Neste sentido, o governo do Estado lançou, quarta-feira (30), na 46ª Expointer, o Programa de Desenvolvimento da Cadeia de Hidrogênio Verde (H2V-RS).
Brasil pode sair na frente
“O Brasil tem uma vantagem comparativa em relação ao resto do mundo e temos que transformar essas em vantagens competitivas”, aponta Rollemberg. Porém, ao mesmo tempo em que o governo fala em renovação energética e descarbonização da economia, ele lança um programa para que a população compre carros movidos à combustíveis fósseis.
Rollemberg não considera isso uma contradição. “Foi uma política cíclica feita no momento que as indústrias passavam por uma dificuldade muito grande e com ameaça de desempregar, e que foi um sucesso porque estimulou a compra de carros populares.

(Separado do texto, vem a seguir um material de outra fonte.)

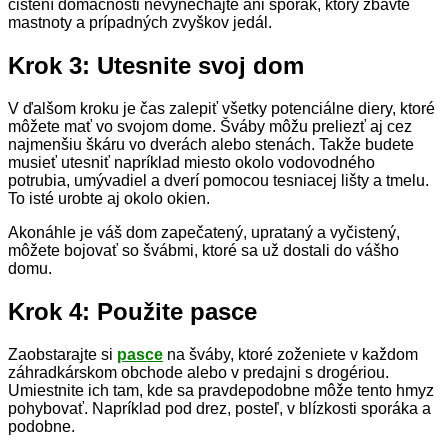
čistení domácnosti nevynechajte ani šporák, ktorý zbavte
mastnoty a prípadných zvyškov jedál.
Krok 3: Utesnite svoj dom
V ďalšom kroku je čas zalepiť všetky potenciálne diery, ktoré
môžete mať vo svojom dome. Šváby môžu preliezť aj cez
najmenšiu škáru vo dverách alebo stenách. Takže budete
musieť utesniť napríklad miesto okolo vodovodného
potrubia, umývadiel a dverí pomocou tesniacej lišty a tmelu.
To isté urobte aj okolo okien.
Akonáhle je váš dom zapečatený, uprataný a vyčistený,
môžete bojovať so švábmi, ktoré sa už dostali do vášho
domu.
Krok 4: Použite pasce
Zaobstarajte si
pasce
na šváby, ktoré zoženiete v každom
záhradkárskom obchode alebo v predajni s drogériou.
Umiestnite ich tam, kde sa pravdepodobne môže tento hmyz
pohybovať. Napríklad pod drez, posteľ, v blízkosti sporáka a
podobne.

Mas um dos critérios era justamente de maior eficiência energética.”
Ao avaliar a posição do país no cenário global de descarbonização como um todo, Rollemberg aponta que o Brasil tem nas mãos a chance de sair na frente de outras potências, uma chance que não pode ser desperdiçada. “Estamos na pole position em relação a transição energética, mas temos que largar e acelerar e chegar na frente, porque essa também é uma corrida e não vai ter espaço para todo mundo.”